* YOUR ASSIGNMENT: Go line by line through the records below. Copy whichever lines contain the string "Añadir".

* ENTRIES PROVIDED:

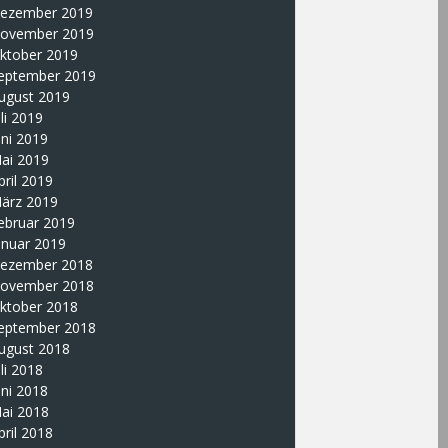
ezember 2019
ovember 2019
ktober 2019
eptember 2019
ugust 2019
uli 2019
uni 2019
ai 2019
pril 2019
ärz 2019
ebruar 2019
anuar 2019
ezember 2018
ovember 2018
ktober 2018
eptember 2018
ugust 2018
uli 2018
uni 2018
ai 2018
pril 2018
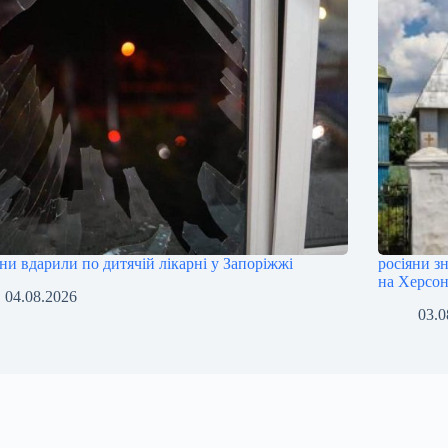
яни вдарили по дитячій лікарні у Запоріжжі
росіяни з
на Херсо
04.08.2026
03.0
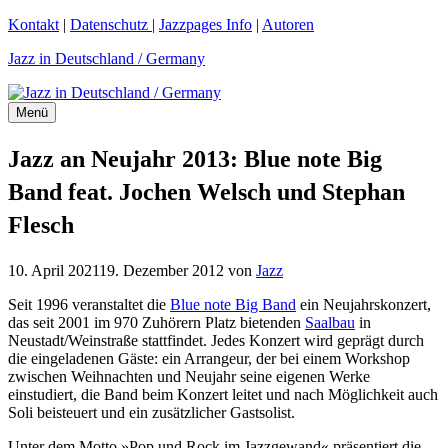
Zum
Kontakt
|
Datenschutz
|
Jazzpages Info
|
Autoren
Inhalt
Jazz in Deutschland / Germany
springen
Menü
Jazz an Neujahr 2013: Blue note Big
Band feat. Jochen Welsch und Stephan
Flesch
10. April 2021
19. Dezember 2012
von
Jazz
Seit 1996 veranstaltet die
Blue note Big Band
ein Neujahrskonzert,
das seit 2001 im 970 Zuhörern Platz bietenden
Saalbau
in
Neustadt/Weinstraße stattfindet. Jedes Konzert wird geprägt durch
die eingeladenen Gäste: ein Arrangeur, der bei einem Workshop
zwischen Weihnachten und Neujahr seine eigenen Werke
einstudiert, die Band beim Konzert leitet und nach Möglichkeit auch
Soli beisteuert und ein zusätzlicher Gastsolist.
Unter dem Motto »Pop und Rock im Jazzgewand« präsentiert die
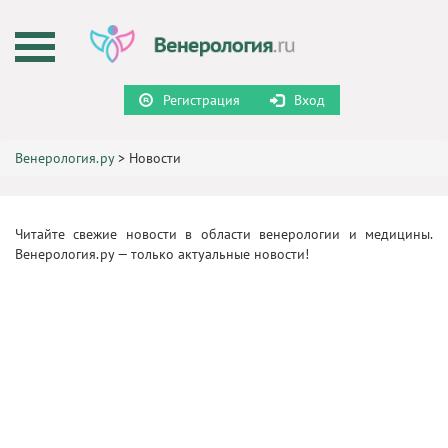
Регистрация
Вход
Венерология.ру
>
Новости
Читайте свежие новости в области венерологии и медицины.
Венерология.ру — только актуальные новости!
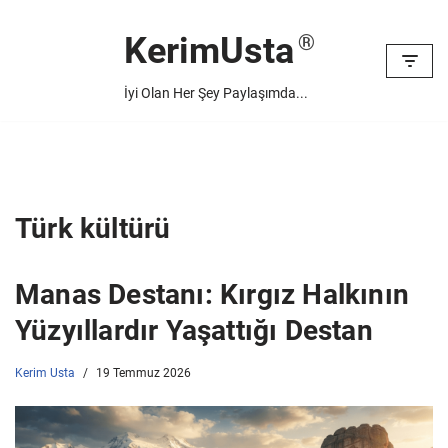
KerimUsta
İçeriğe
geç
İyi Olan Her Şey Paylaşımda...
Türk kültürü
Manas Destanı: Kırgız Halkının
Yüzyıllardır Yaşattığı Destan
Kerim Usta
19 Temmuz 2026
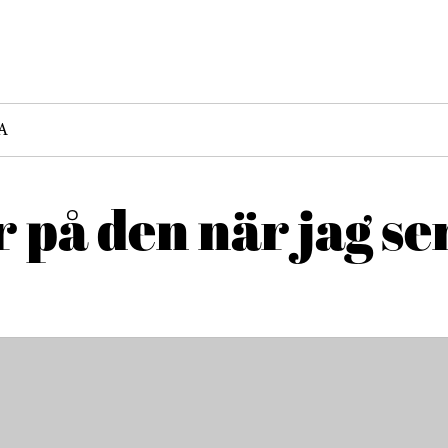
A
r på den när jag se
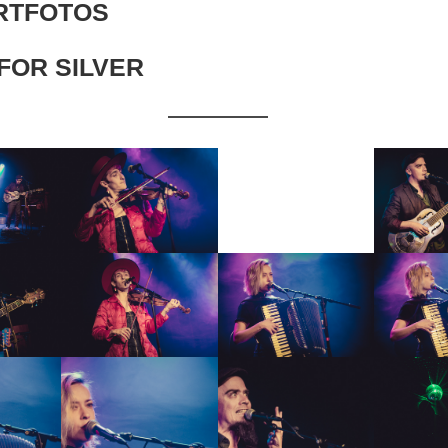
RTFOTOS
FOR SILVER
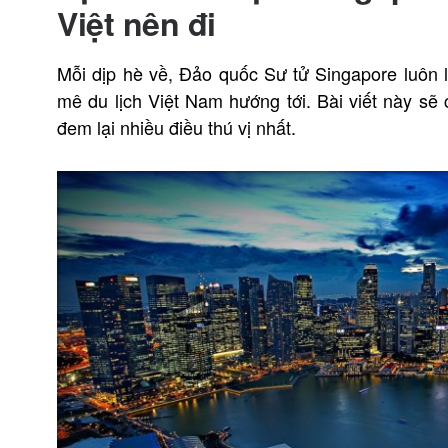
Việt nên đi
Mỗi dịp hè về, Đảo quốc Sư tử Singapore luôn l
mê du lịch Việt Nam hướng tới. Bài viết này sẽ 
đem lại nhiều điều thú vị nhất.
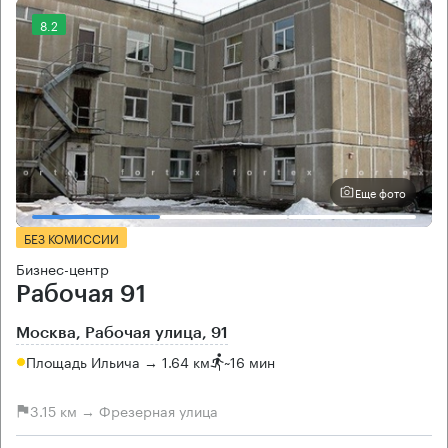
8.2
Еще фото
БЕЗ КОМИССИИ
Бизнес-центр
Рабочая 91
Москва, Рабочая улица, 91
Площадь Ильича → 1.64 км
~
16 мин
3.15 км → Фрезерная улица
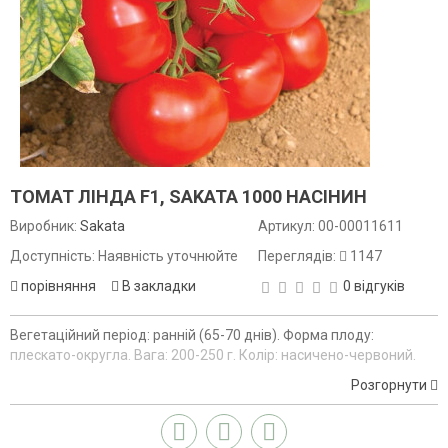
ТОМАТ ЛІНДА F1, SAKATA 1000 НАСІНИН
Виробник:
Sakata
Артикул:
00-00011611
Доступність: Наявність уточнюйте
Переглядів:
1147
порівняння
В закладки
0 відгуків
Вегетаційний період: ранній (65-70 днів). Форма плоду:
плескато-округла. Вага: 200-250 г. Колір: насичено-червоний.
Для вирощування у відкритому та захищеному ґрунті
Розгорнути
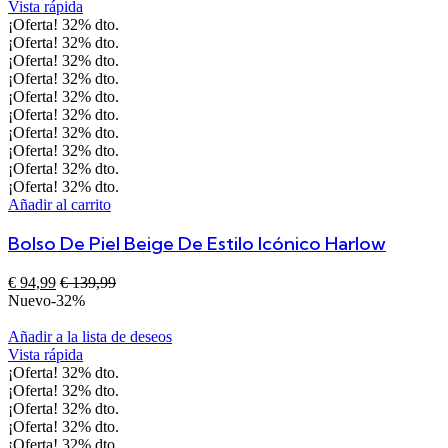
Vista rápida
¡Oferta!
32%
dto.
¡Oferta!
32%
dto.
¡Oferta!
32%
dto.
¡Oferta!
32%
dto.
¡Oferta!
32%
dto.
¡Oferta!
32%
dto.
¡Oferta!
32%
dto.
¡Oferta!
32%
dto.
¡Oferta!
32%
dto.
¡Oferta!
32%
dto.
Añadir al carrito
Bolso De Piel Beige De Estilo Icónico Harlow
€
94,99
€
139,99
Nuevo
-32%
Añadir a la lista de deseos
Vista rápida
¡Oferta!
32%
dto.
¡Oferta!
32%
dto.
¡Oferta!
32%
dto.
¡Oferta!
32%
dto.
¡Oferta!
32%
dto.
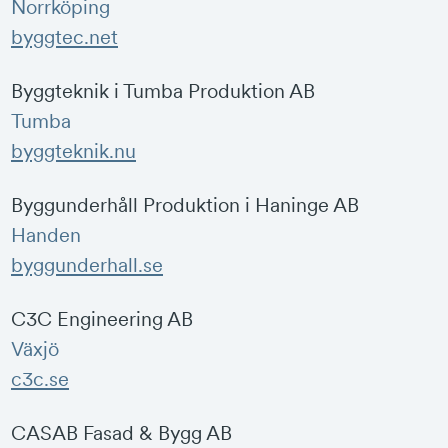
Norrköping
byggtec.net
Byggteknik i Tumba Produktion AB
Tumba
byggteknik.nu
Byggunderhåll Produktion i Haninge AB
Handen
byggunderhall.se
C3C Engineering AB
Växjö
c3c.se
CASAB Fasad & Bygg AB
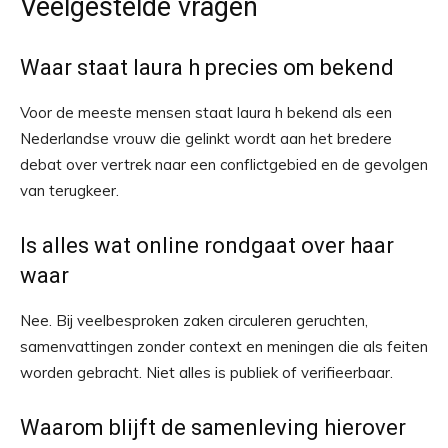
Veelgestelde vragen
Waar staat laura h precies om bekend
Voor de meeste mensen staat laura h bekend als een
Nederlandse vrouw die gelinkt wordt aan het bredere
debat over vertrek naar een conflictgebied en de gevolgen
van terugkeer.
Is alles wat online rondgaat over haar
waar
Nee. Bij veelbesproken zaken circuleren geruchten,
samenvattingen zonder context en meningen die als feiten
worden gebracht. Niet alles is publiek of verifieerbaar.
Waarom blijft de samenleving hierover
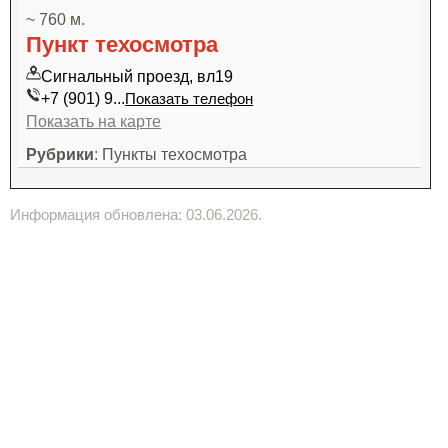
~ 760 м.
Пункт техосмотра
Сигнальный проезд, вл19
+7 (901) 9...
Показать телефон
Показать на карте
Рубрики
: Пункты техосмотра
Информация обновлена: 03.06.2026.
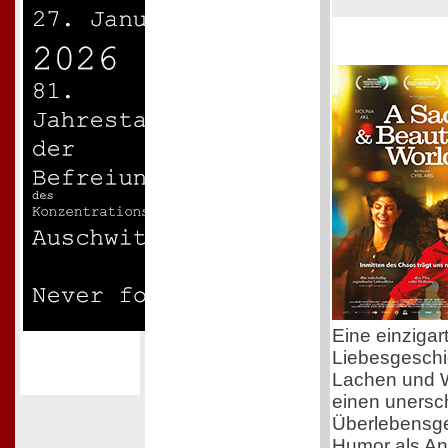
Eine einzigar
Liebesgeschi
Lachen und 
einen unersch
Überlebensgei
Humor als Ant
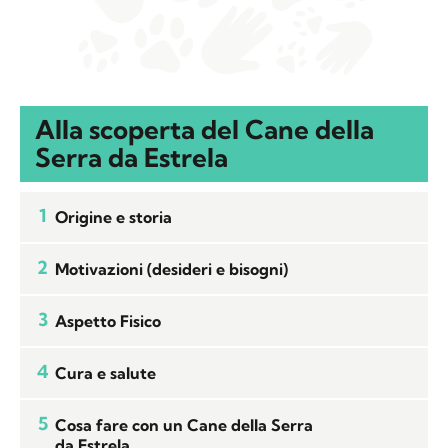
Alla scoperta del Cane della
Serra da Estrela
1
Origine e storia
2
Motivazioni (desideri e bisogni)
3
Aspetto Fisico
4
Cura e salute
5
Cosa fare con un Cane della Serra
da Estrela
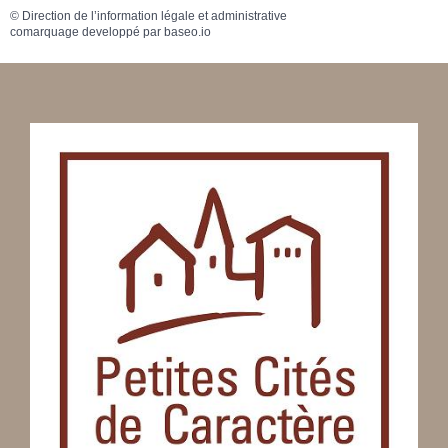
©
Direction de l’information légale et administrative
comarquage developpé par
baseo.io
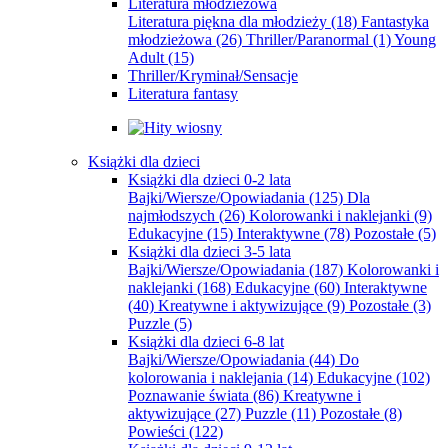
Literatura młodzieżowa
Literatura piękna dla młodzieży
(18)
Fantastyka
młodzieżowa
(26)
Thriller/Paranormal
(1)
Young
Adult
(15)
Thriller/Kryminał/Sensacje
Literatura fantasy
Książki dla dzieci
Książki dla dzieci 0-2 lata
Bajki/Wiersze/Opowiadania
(125)
Dla
najmłodszych
(26)
Kolorowanki i naklejanki
(9)
Edukacyjne
(15)
Interaktywne
(78)
Pozostałe
(5)
Książki dla dzieci 3-5 lata
Bajki/Wiersze/Opowiadania
(187)
Kolorowanki i
naklejanki
(168)
Edukacyjne
(60)
Interaktywne
(40)
Kreatywne i aktywizujące
(9)
Pozostałe
(3)
Puzzle
(5)
Książki dla dzieci 6-8 lat
Bajki/Wiersze/Opowiadania
(44)
Do
kolorowania i naklejania
(14)
Edukacyjne
(102)
Poznawanie świata
(86)
Kreatywne i
aktywizujące
(27)
Puzzle
(11)
Pozostałe
(8)
Powieści
(122)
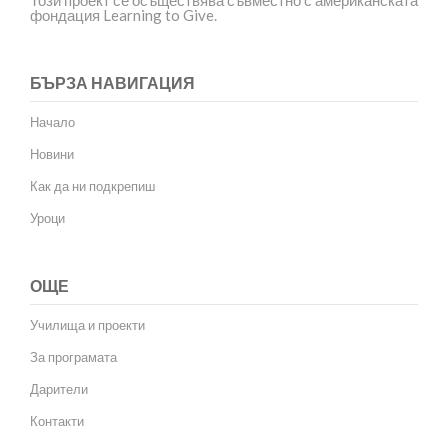
фондация Learning to Give.
БЪРЗА НАВИГАЦИЯ
Начало
Новини
Как да ни подкрепиш
Уроци
ОЩЕ
Училища и проекти
За програмата
Дарители
Контакти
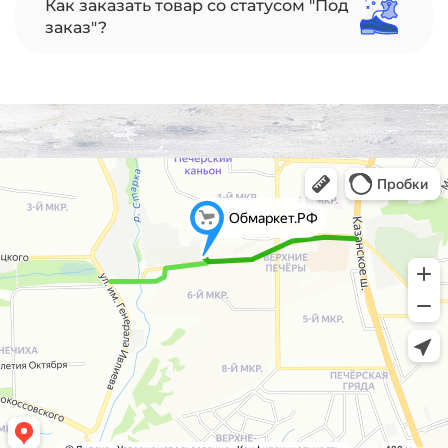
Как заказать товар со статусом "Под
заказ"?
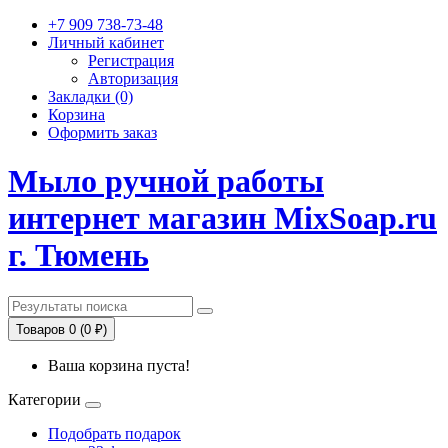
+7 909 738-73-48
Личный кабинет
Регистрация
Авторизация
Закладки (0)
Корзина
Оформить заказ
Мыло ручной работы
интернет магазин MixSoap.ru
г. Тюмень
Товаров 0 (0 ₽)
Ваша корзина пуста!
Категории
Подобрать подарок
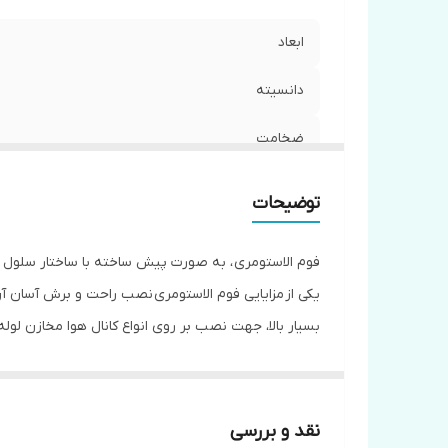
ابعاد
دانسيته
ضخامت
ضريب انتقال حرارت
توضیحات
محدوده دمايي
فوم الاستومری ، به صورت پیش ساخته با ساختار سلول بس
پشت چسبدار
یکی از مزایایی فوم الاستومری نصب راحت و برش آسان آ
بسیار بالا، جهت نصب بر روی انواع کانال هوا مخازن لو
كشور سازنده
های نیروی انسانی هم کمتر می شود.در برابر آتش سوز
عایق الاستومریک در برابر آتش سوزی شعله ور نمی شود و گازهای CFC ,HCFC تولید نمی کند این موضوع باعث شده به لایه اوزن آسیب نرسان
نقد و بررسی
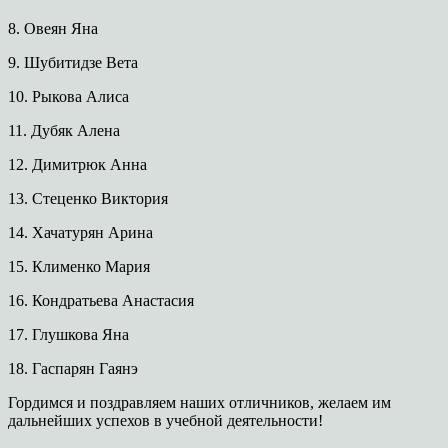
8.​
Овеян Яна
9.​
Шубитидзе Вета
10.​
Рыкова Алиса
11.​
Дубяк Алена
12.​
Димитрюк Анна
13.​
Стеценко Виктория
14.​
Хачатурян Арина
15.​
Клименко Мария
16.​
Кондратьева Анастасия
17.​
Глушкова Яна
18.​
Гаспарян Гаянэ
Гордимся и поздравляем наших отличников, желаем им
дальнейших успехов в учебной деятельности!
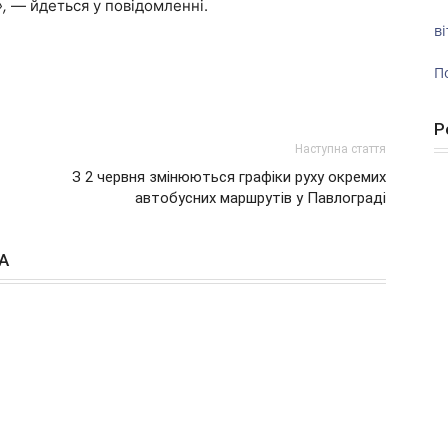
,
— йдеться у повідомленні.
ві
П
Р
Наступна стаття
З 2 червня змінюються графіки руху окремих
автобусних маршрутів у Павлограді
А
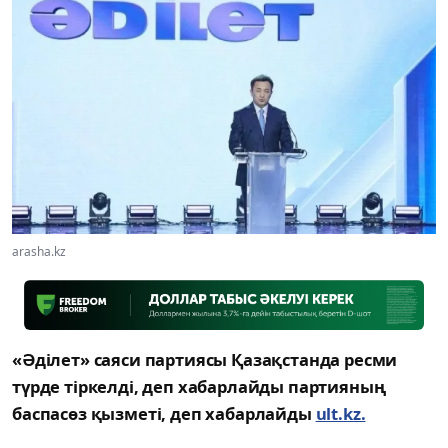
arasha.kz
«Әділет» саяси партиясы Қазақстанда ресми
түрде тіркелді, деп хабарлайды партияның
баспасөз қызметі, деп хабарлайды
ult.kz.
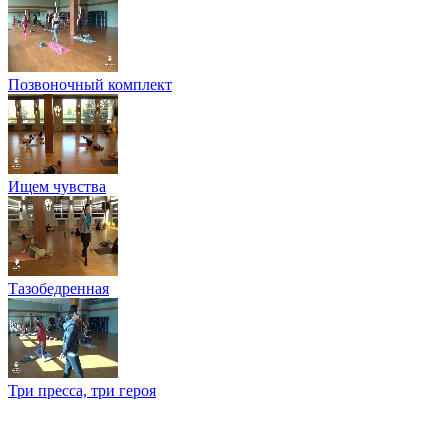
Позвоночный комплект
Ищем чувства
Тазобедренная
Три пресса, три героя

* OUTPUT FOR THIS EXERCISE:
Añadir al carrito
Añadir a la lista de deseos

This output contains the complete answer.